Gradirei tanto l’ OPINIONE AUTOREVOLE dell’ avv. Giuseppe Bommarito, attento osservatore dei fatti cittadini.
– È legale ignorare il restyling dei giardini Diaz, che vinse il premio di architettura in concorso nazionale 1999/2000????????????
– E stata indetta una regolare gara di appalto ad ARCHITETTI PAESAGGISTI / PROGETTISTI DI GIARDINI certificati e verificabili.?????????????????
– E’ stata indetta una regolare gara di appalto per l’ esecuzione del progetto a imprese con tutti i requisiti in materia??????????
– E’ legale cotanto utilizzo di cemento in giardini comunali, che impedisce l’ assorbimento dell’acqua piovana???????????
Ringrazio l’ Avv.
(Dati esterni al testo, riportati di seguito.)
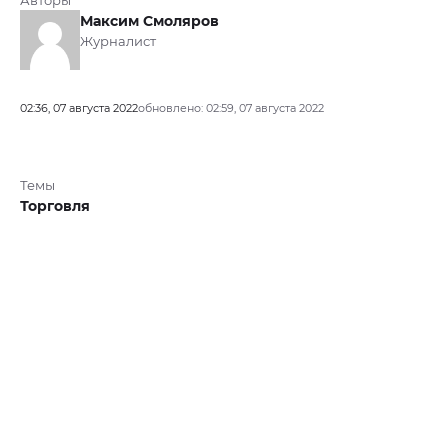
Авторы
Максим Смоляров
Журналист
02:36, 07 августа 2022
обновлено: 02:59, 07 августа 2022
Темы
Торговля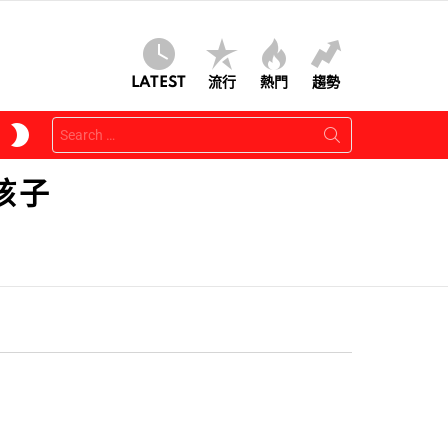
LATEST
流行
熱門
趨勢
Search
SWITCH
for:
SKIN
孩子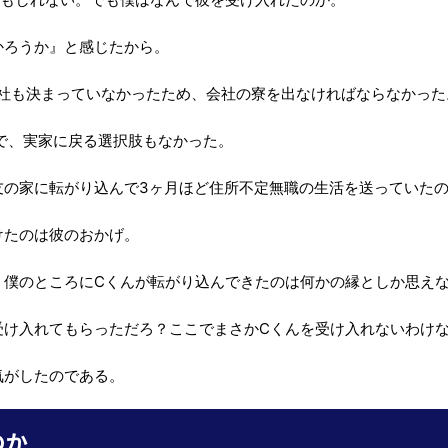
かろうか』と感じたから。
会社も決まっていなかったため、会社の寮を出なければならなかった
で、実家に戻る選択肢もなかった。
友の家に転がり込んで3ヶ月ほど住所不定無職の生活を送っていた
けたのは彼のおかげ。
、僕のところにCくんが転がり込んできたのは何かの縁としか思え
受け入れてもらっただろ？ここでまさかCくんを受け入れないわけ
気がしたのである。
のか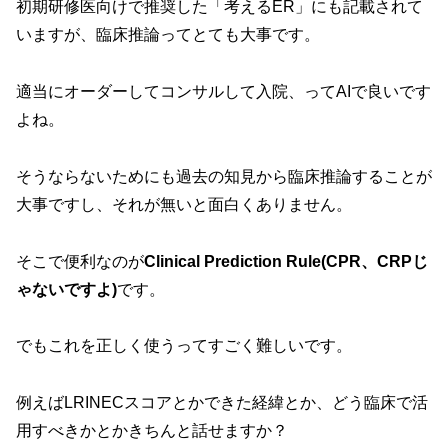
初期研修医向けで推奨した「考えるER」にも記載されて
いますが、臨床推論ってとても大事です。
適当にオーダーしてコンサルして入院、ってAIで良いです
よね。
そうならないためにも過去の知見から臨床推論することが
大事ですし、それが無いと面白くありません。
そこで便利なのが
Clinical Prediction Rule(CPR、CRPじ
ゃないですよ)
です。
でもこれを正しく使うってすごく難しいです。
例えばLRINECスコアとかできた経緯とか、どう臨床で活
用すべきかとかきちんと話せますか？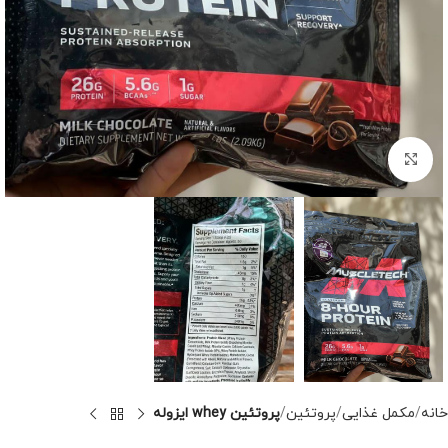
برای بزرگنمایی کلیک کنید
خانه
مکمل غذایی
پروتئین
پروتئین whey ایزوله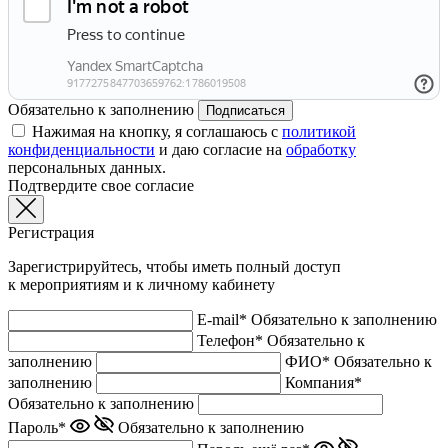
Обязательно к заполнению
Подписаться
Нажимая на кнопку, я соглашаюсь с
политикой
конфиденциальности
и даю согласие на
обработку
персональных данных.
Подтвердите свое согласие
Регистрация
Зарегистрируйтесь, чтобы иметь полный доступ
к мероприятиям и к личному кабинету
E-mail*
Обязательно к заполнению
Телефон*
Обязательно к
заполнению
ФИО*
Обязательно к
заполнению
Компания*
Обязательно к заполнению
Пароль*
Обязательно к заполнению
G.Bommarito per l’ eventuale opinione.
Vamos a tutta?
Per Marco Pasquali
Per quanto riesco a vedere l’attuale risistemazione dei Giardini Diaz non mi piace affatto.
Usare la parola “GIARDINI” per questo scempio significa prendere per i fondelli i maceratesi. Caro Florentino, solo incompetenti?
Rinviano il dibattito per mancanza di argomentazioni e il primo cittadino preferisce andarsene.
Franca Del Savio, così la manutenzione che non si fa, giustifica in qualche modo l’eliminazione dei fiori e del verde? Erano Giardini, sono stati cementificati orrendamente. Poi quando un bambino che corre cade,il cemento farà lo stesso effetto della sabbia o delle aiuole che c’erano prima? Dalle stelle alla stalle. Macerata il Comune che odia il verde.